After school, Signe would cross the street to that library to visit the librarian. I didn’t know the depth of their friendship, but it was clear to me that the librarian was my aunt’s only friend in the area. It was a love of fashion that initially drew the two women together. Both were expert seamstresses, and their drooped necklines and high, fitted waistbands made them stand out in our small town. Though my aunt preferred muted tones, the librarian draped herself in vibrant colors, which certainly matched her personality. She was a joyful, unabashed woman whose husband stayed home to raise the children.

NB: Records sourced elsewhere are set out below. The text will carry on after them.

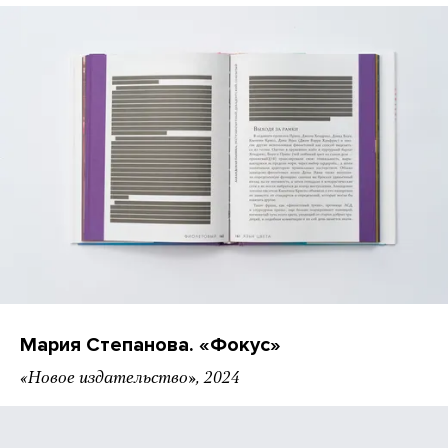
Мария Степанова. «Фокус»
«Новое издательство», 2024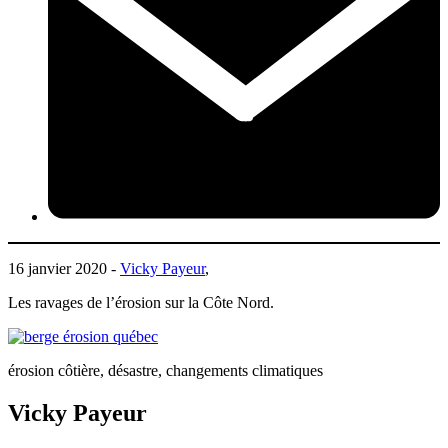
16 janvier 2020 -
Vicky Payeur
,
Les ravages de l’érosion sur la Côte Nord.
érosion côtière, désastre, changements climatiques
Vicky Payeur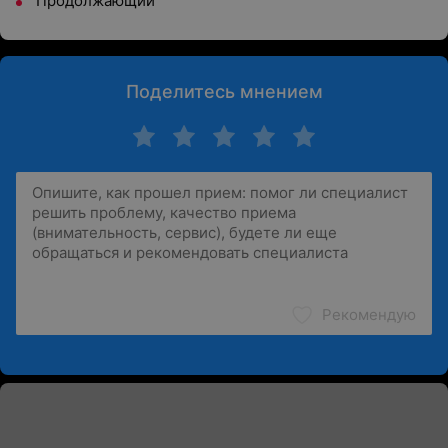
Продолжающий
Поделитесь мнением
Рекомендую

Not long after I asked Signe if she loved Hjalmar, the librarian gave my aunt a book. Signe came to my room with it in her hand. I was fourteen, and not a prude in matters of love. I don’t know how Signe saw this, yet she was right; I had kissed and been groped by a few boys, and it was not something I felt any shame about. In fact, I enjoyed meeting boys in the dark of the boathouses that lined the lake. “This is my duty,” Signe said, and sat at the edge of my bed. Nervousness had splotched her neck. After placing the book on my lap, she stood. Her straight back faced me. Her head was tilted slightly upward, so that her long rope of sandy hair reached her hips. Her hands, hanging awkwardly at her sides, continuously clenched and released. It wasn’t the sort of motion my aunt typically made. She was a sure, firm woman.
“I know nothing of the subject,” she finally said. “I have no experience with it.” She kept pushing to make her meaning clear, though it certainly was to me. “None at all,” she said. “But I do not wish such a fate upon you.” When she left my room, Signe shut the door behind her. To shut a bedroom door was an action never taken in our small world.